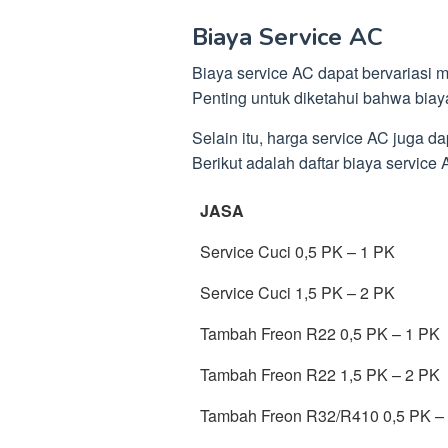
Biaya Service AC
Biaya service AC dapat bervariasi mu
Penting untuk diketahui bahwa biay
Selain itu, harga service AC juga 
Berikut adalah daftar biaya service
JASA
Service Cuci 0,5 PK – 1 PK
Service Cuci 1,5 PK – 2 PK
Tambah Freon R22 0,5 PK – 1 PK
Tambah Freon R22 1,5 PK – 2 PK
Tambah Freon R32/R410 0,5 PK –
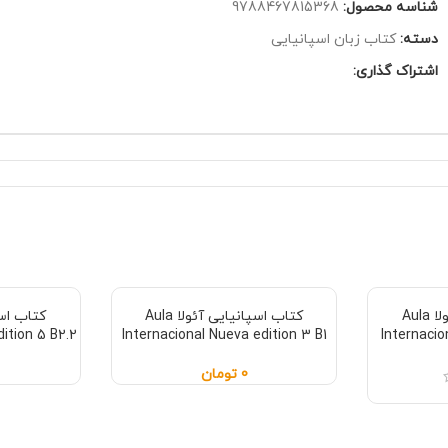
شناسه محصول:
9788467815368
دسته:
کتاب زبان اسپانیایی
اشتراک گذاری:
کتاب اسپانیایی آئولا Aula
کتاب اسپانیایی آئولا Aula
ition 5 B2.2
Internacional Nueva edition 3 B1
Internacio
0
تومان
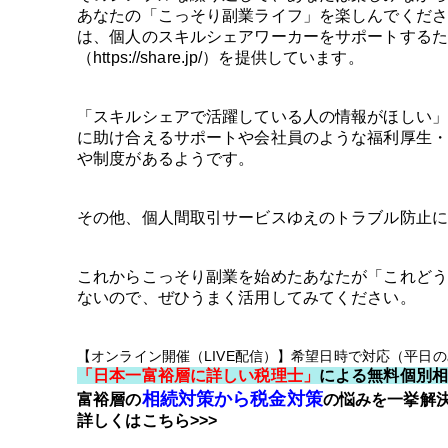
あなたの「こっそり副業ライフ」を楽しんでくださ
は、個人のスキルシェアワーカーをサポートするた
（https://share.jp/）を提供しています。
「スキルシェアで活躍している人の情報がほしい」
に助け合えるサポートや会社員のような福利厚生・
や制度があるようです。
その他、個人間取引サービスゆえのトラブル防止に
これからこっそり副業を始めたあなたが「これどう
ないので、ぜひうまく活用してみてください。
【オンライン開催（LIVE配信）】希望日時で対応（平日
「日本一富裕層に詳しい税理士」
による無料個別
相続対策から税金対策
富裕層の
の悩みを一挙解
詳しくはこちら>>>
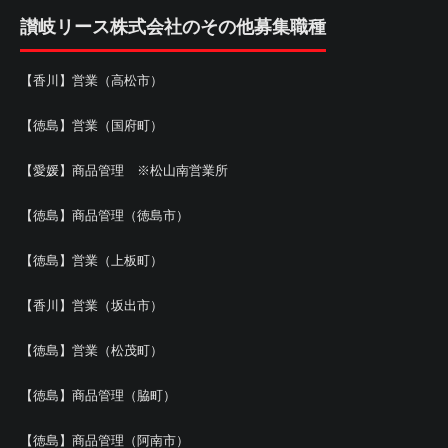
讃岐リース株式会社のその他募集職種
【香川】営業（高松市）
【徳島】営業（国府町）
【愛媛】商品管理 ※松山南営業所
【徳島】商品管理（徳島市）
【徳島】営業（上板町）
【香川】営業（坂出市）
【徳島】営業（松茂町）
【徳島】商品管理（脇町）
【徳島】商品管理（阿南市）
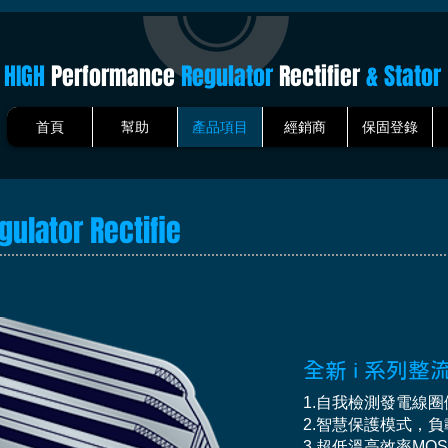
HIGH
Performance
Regulator
Rectifier
& Stator
首頁
幫助
產品項目
經銷商
保固登錄
egulator Rectifie
​全新 i 系列
1.自我檢測發電線
2.智慧保護模式，
3.超低溫高效率MOS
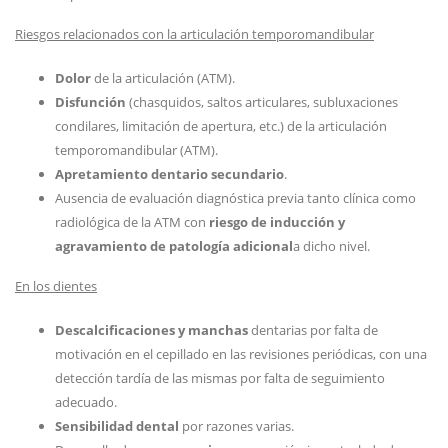
Riesgos relacionados con la articulación temporomandibular
Dolor
de la articulación (ATM).
Disfunción
(chasquidos, saltos articulares, subluxaciones
condilares, limitación de apertura, etc.) de la articulación
temporomandibular (ATM).
Apretamiento dentario secundario
.
Ausencia de evaluación diagnóstica previa tanto clínica como
radiológica de la ATM con
riesgo de inducción y
agravamiento de patología adicional
a dicho nivel.
En los dientes
Descalcificaciones y manchas
dentarias por falta de
motivación en el cepillado en las revisiones periódicas, con una
detección tardía de las mismas por falta de seguimiento
adecuado.
Sensibilidad dental
por razones varias.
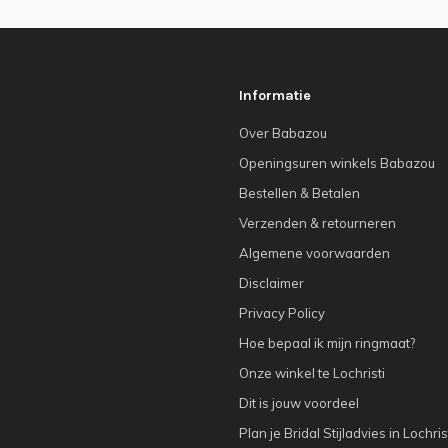
Informatie
Over Babazou
Openingsuren winkels Babazou
Bestellen & Betalen
Verzenden & retourneren
Algemene voorwaarden
Disclaimer
Privacy Policy
Hoe bepaal ik mijn ringmaat?
Onze winkel te Lochristi
Dit is jouw voordeel
Plan je Bridal Stijladvies in Lochris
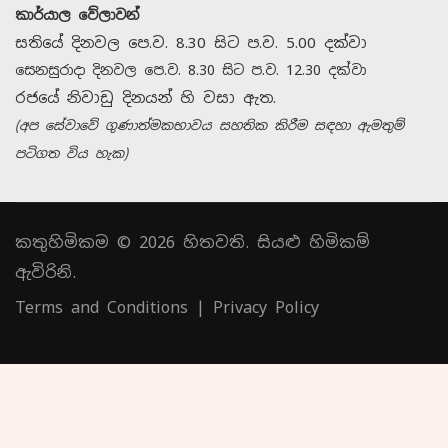
කාර්යාල වේලාවන්
සතියේ දිනවල පෙ.ව. 8.30 සිට ප.ව. 5.00 දක්වා
සෙනසුරාදා දිනවල පෙ.ව. 8.30 සිට ප.ව. 12.30 දක්වා
රජයේ නිවාඩු දිනයන් හි වසා ඇත.
(අප සේවාවේ ගුණාත්මකභාවය සහතික කිරීම සඳහා ඇමතුම්
පටිගත විය හැක)
කතුහිමිකම © 2026 හිතවති. සියළු හිමිකම්
ඇවිරිනි.
Terms and Conditions
|
Privacy Policy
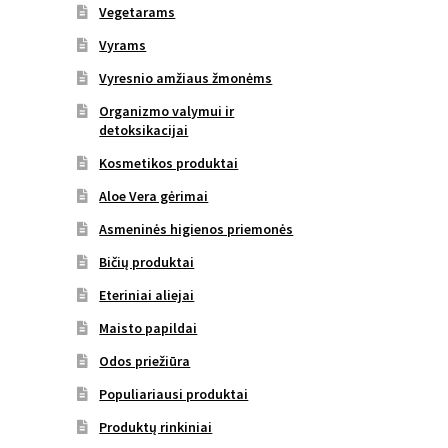
Vegetarams
Vyrams
Vyresnio amžiaus žmonėms
Organizmo valymui ir
detoksikacijai
Kosmetikos produktai
Aloe Vera gėrimai
Asmeninės higienos priemonės
Bičių produktai
Eteriniai aliejai
Maisto papildai
Odos priežiūra
Populiariausi produktai
Produktų rinkiniai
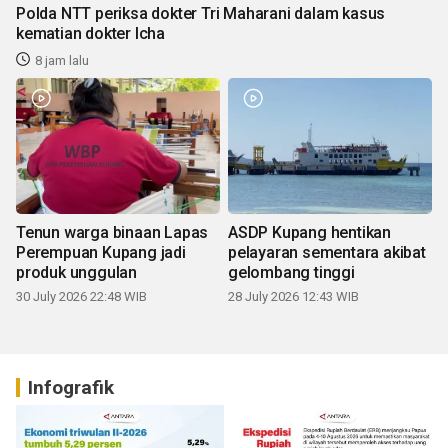
Polda NTT periksa dokter Tri Maharani dalam kasus
kematian dokter Icha
8 jam lalu
Tenun warga binaan Lapas
ASDP Kupang hentikan
Perempuan Kupang jadi
pelayaran sementara akibat
produk unggulan
gelombang tinggi
30 July 2026 22:48 WIB
28 July 2026 12:43 WIB
Infografik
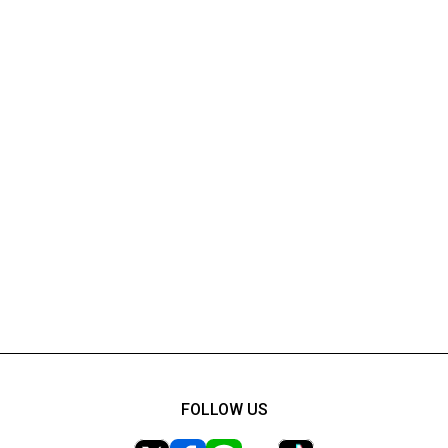
FOLLOW US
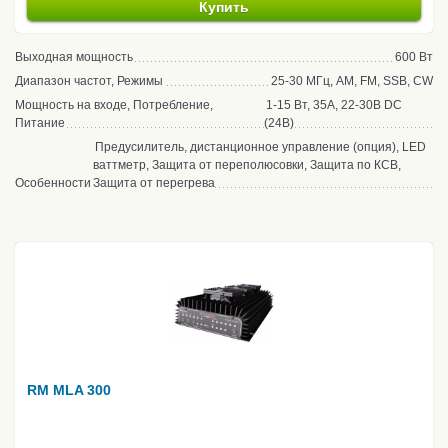
Купить
Выходная мощность
600 Вт
Диапазон частот, Режимы
25-30 МГц, AM, FM, SSB, CW
Мощность на входе, Потребление,
1-15 Вт, 35А, 22-30В DC
Питание
(24В)
Предусилитель, дистанционное управление (опция), LED
ваттметр, Защита от переполюсовки, Защита по КСВ,
Особенности
Защита от перегрева
RM MLA 300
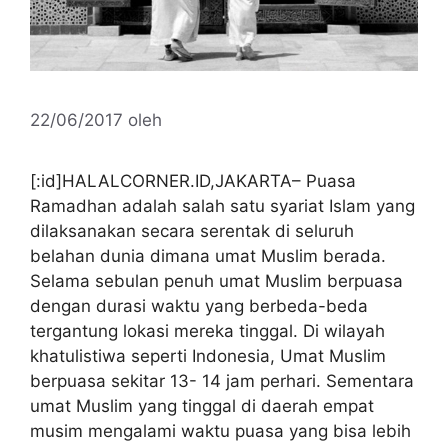
22/06/2017
oleh
[:id]HALALCORNER.ID,JAKARTA– Puasa
Ramadhan adalah salah satu syariat Islam yang
dilaksanakan secara serentak di seluruh
belahan dunia dimana umat Muslim berada.
Selama sebulan penuh umat Muslim berpuasa
dengan durasi waktu yang berbeda-beda
tergantung lokasi mereka tinggal. Di wilayah
khatulistiwa seperti Indonesia, Umat Muslim
berpuasa sekitar 13- 14 jam perhari. Sementara
umat Muslim yang tinggal di daerah empat
musim mengalami waktu puasa yang bisa lebih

━━━━

Produce the entries above once more, exactly as given, with each picture left out.

Biaya Service AC
Biaya service AC dapat bervariasi mu
Penting untuk diketahui bahwa biay
Selain itu, harga service AC juga 
Berikut adalah daftar biaya service
JASA
Service Cuci 0,5 PK – 1 PK
Service Cuci 1,5 PK – 2 PK
Tambah Freon R22 0,5 PK – 1 PK
Tambah Freon R22 1,5 PK – 2 PK
Tambah Freon R32/R410 0,5 PK –
شناسه محصول:
9788467815368
دسته:
کتاب زبان اسپانیایی
اشتراک گذاری:
کتاب اسپانیایی آئولا Aula
کتاب اسپانیایی آئولا Aula
ition 5 B2.2
Internacional Nueva edition 3 B1
Internacio
0
تومان
あなたの「こっそり副業ライフ」を楽しんでくださ
は、個人のスキルシェアワーカーをサポートするた
（https://share.jp/）を提供しています。
「スキルシェアで活躍している人の情報がほしい」
に助け合えるサポートや会社員のような福利厚生・
や制度があるようです。
その他、個人間取引サービスゆえのトラブル防止に
これからこっそり副業を始めたあなたが「これどう
ないので、ぜひうまく活用してみてください。
【オンライン開催（LIVE配信）】希望日時で対応（平日
「日本一富裕層に詳しい税理士」
による無料個別
相続対策から税金対策
富裕層の
の悩みを一挙解
詳しくはこちら>>>
讃岐リース株式会社のその他募集職種
【香川】営業（高松市）
【徳島】営業（国府町）
【愛媛】商品管理 ※松山南営業所
【徳島】商品管理（徳島市）
【徳島】営業（上板町）
【香川】営業（坂出市）
【徳島】営業（松茂町）
【徳島】商品管理（脇町）
【徳島】商品管理（阿南市）
HIGH
Performance
Regulator
Rectifier
& Stator
首頁
幫助
產品項目
經銷商
保固登錄
egulator Rectifie
​全新 i 系列
1.自我檢測發電線
2.智慧保護模式，
3.超低溫高效率MOS
Riesgos relacionados con la articulación temporomandibular
Dolor
de la articulación (ATM).
Disfunción
(chasquidos, saltos articulares, subluxaciones
condilares, limitación de apertura, etc.) de la articulación
temporomandibular (ATM).
Apretamiento dentario secundario
.
Ausencia de evaluación diagnóstica previa tanto clínica como
radiológica de la ATM con
riesgo de inducción y
agravamiento de patología adicional
a dicho nivel.
En los dientes
Descalcificaciones y manchas
dentarias por falta de
motivación en el cepillado en las revisiones periódicas, con una
detección tardía de las mismas por falta de seguimiento
adecuado.
Sensibilidad dental
por razones varias.
Informatie
Over Babazou
Openingsuren winkels Babazou
Bestellen & Betalen
Verzenden & retourneren
Algemene voorwaarden
Disclaimer
Privacy Policy
Hoe bepaal ik mijn ringmaat?
Onze winkel te Lochristi
Dit is jouw voordeel
Plan je Bridal Stijladvies in Lochris
කාර්යාල වේලාවන්
සතියේ දිනවල පෙ.ව. 8.30 සිට ප.ව. 5.00 දක්වා
සෙනසුරාදා දිනවල පෙ.ව. 8.30 සිට ප.ව. 12.30 දක්වා
රජයේ නිවාඩු දිනයන් හි වසා ඇත.
(අප සේවාවේ ගුණාත්මකභාවය සහතික කිරීම සඳහා ඇමතුම්
පටිගත විය හැක)
කතුහිමිකම © 2026 හිතවති. සියළු හිමිකම්
ඇවිරිනි.
Terms and Conditions
|
Privacy Policy
Vegetarams
Vyrams
Vyresnio amžiaus žmonėms
Organizmo valymui ir
detoksikacijai
Kosmetikos produktai
Aloe Vera gėrimai
Asmeninės higienos priemonės
Bičių produktai
Eteriniai aliejai
Maisto papildai
Odos priežiūra
Populiariausi produktai
Produktų rinkiniai
Polda NTT periksa dokter Tri Maharani dalam kasus
kematian dokter Icha
8 jam lalu
Tenun warga binaan Lapas
ASDP Kupang hentikan
Perempuan Kupang jadi
pelayaran sementara akibat
produk unggulan
gelombang tinggi
30 July 2026 22:48 WIB
28 July 2026 12:43 WIB
Infografik
FOLLOW US
Купить
Выходная мощность
600 Вт
Диапазон частот, Режимы
25-30 МГц, AM, FM, SSB, CW
Мощность на входе, Потребление,
1-15 Вт, 35А, 22-30В DC
Питание
(24В)
Предусилитель, дистанционное управление (опция), LED
ваттметр, Защита от переполюсовки, Защита по КСВ,
Особенности
Защита от перегрева
RM MLA 300
22/06/2017
oleh
[:id]HALALCORNER.ID,JAKARTA– Puasa
Ramadhan adalah salah satu syariat Islam yang
dilaksanakan secara serentak di seluruh
belahan dunia dimana umat Muslim berada.
Selama sebulan penuh umat Muslim berpuasa
dengan durasi waktu yang berbeda-beda
tergantung lokasi mereka tinggal. Di wilayah
khatulistiwa seperti Indonesia, Umat Muslim
berpuasa sekitar 13- 14 jam perhari. Sementara
umat Muslim yang tinggal di daerah empat
musim mengalami waktu puasa yang bisa lebih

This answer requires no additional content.